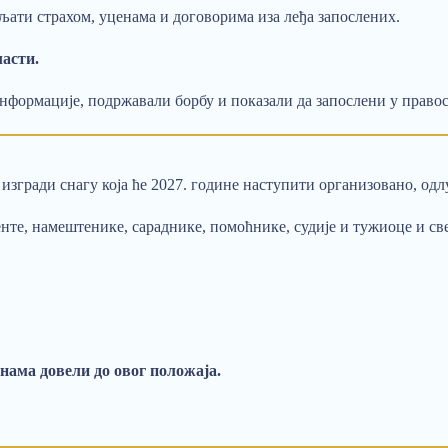
вљати страхом, уценама и договорима иза леђа запослених.
ласти.
 информације, подржавали борбу и показали да запослени у право
изгради снагу која ће 2027. године наступити организовано, одлу
нте, намештенике, сараднике, помоћнике, судије и тужиоце и св
инама довели до овог положаја.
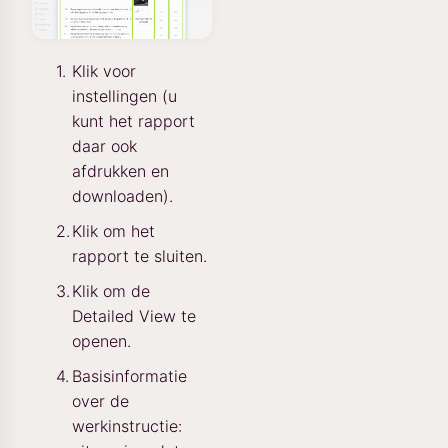
Klik voor
instellingen (u
kunt het rapport
daar ook
afdrukken en
downloaden).
Klik om het
rapport te sluiten.
Klik om de
Detailed View te
openen.
Basisinformatie
over de
werkinstructie:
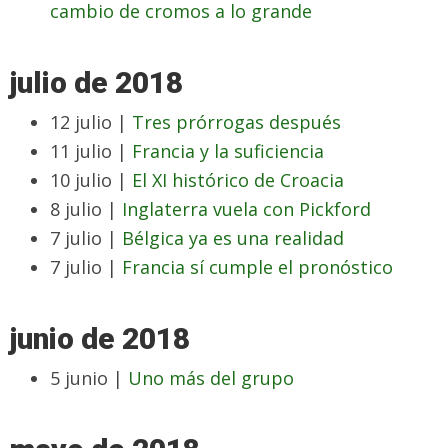
cambio de cromos a lo grande
julio de 2018
12 julio |
Tres prórrogas después
11 julio |
Francia y la suficiencia
10 julio |
El XI histórico de Croacia
8 julio |
Inglaterra vuela con Pickford
7 julio |
Bélgica ya es una realidad
7 julio |
Francia sí cumple el pronóstico
junio de 2018
5 junio |
Uno más del grupo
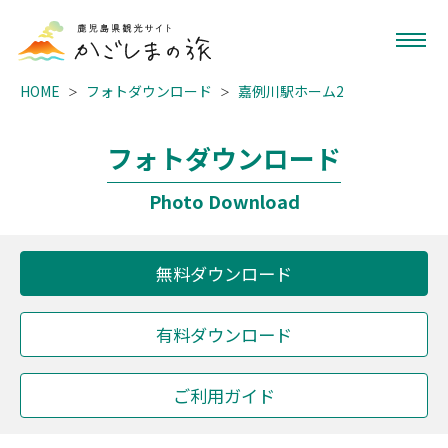
HOME
フォトダウンロード
嘉例川駅ホーム2
フォトダウンロード
Photo Download
無料ダウンロード
有料ダウンロード
ご利用ガイド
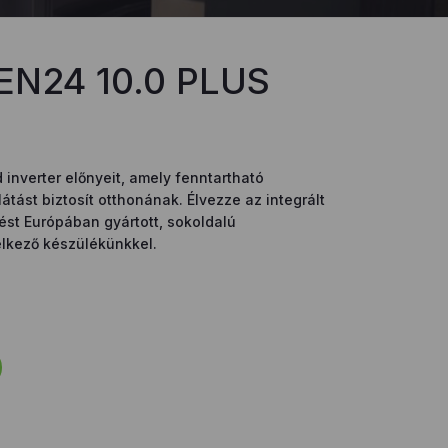
EN24 10.0 PLUS
 inverter előnyeit, amely fenntartható
átást biztosít otthonának. Élvezze az integrált
ést Európában gyártott, sokoldalú
lkező készülékünkkel.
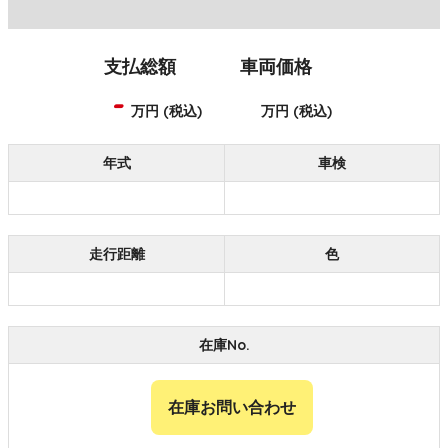
支払総額
車両価格
-
万円 (税込)
万円 (税込)
年式
車検
走行距離
色
在庫No.
在庫お問い合わせ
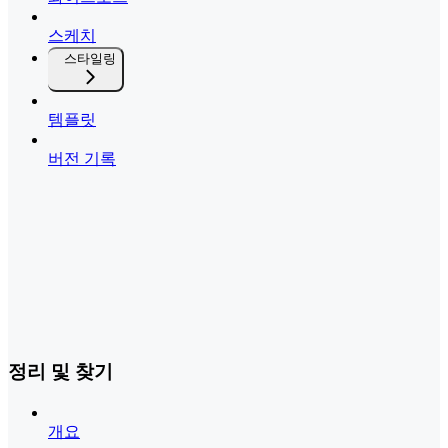
스케치
스타일링
템플릿
버전 기록
정리 및 찾기
개요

- **Assignment**
Your answer must be the entries repeated exactly, with no pictures.

- **Output for this task**
вљати страхом, уценама и договорима иза леђа запослених.
ласти.
 информације, подржавали борбу и показали да запослени у право
изгради снагу која ће 2027. године наступити организовано, одлу
нте, намештенике, сараднике, помоћнике, судије и тужиоце и св
инама довели до овог положаја.
Klik voor
instellingen (u
kunt het rapport
daar ook
afdrukken en
downloaden).
Klik om het
rapport te sluiten.
Klik om de
Detailed View te
openen.
Basisinformatie
over de
werkinstructie:
cambio de cromos a lo grande
julio de 2018
12 julio |
Tres prórrogas después
11 julio |
Francia y la suficiencia
10 julio |
El XI histórico de Croacia
8 julio |
Inglaterra vuela con Pickford
7 julio |
Bélgica ya es una realidad
7 julio |
Francia sí cumple el pronóstico
junio de 2018
5 junio |
Uno más del grupo
HOME
フォトダウンロード
嘉例川駅ホーム2
フォトダウンロード
Photo Download
無料ダウンロード
有料ダウンロード
ご利用ガイド
EN24 10.0 PLUS
 inverter előnyeit, amely fenntartható
átást biztosít otthonának. Élvezze az integrált
ést Európában gyártott, sokoldalú
lkező készülékünkkel.
支払総額
車両価格
-
万円 (税込)
万円 (税込)
年式
車検
走行距離
色
在庫No.
在庫お問い合わせ
스케치
스타일링
템플릿
버전 기록
정리 및 찾기
개요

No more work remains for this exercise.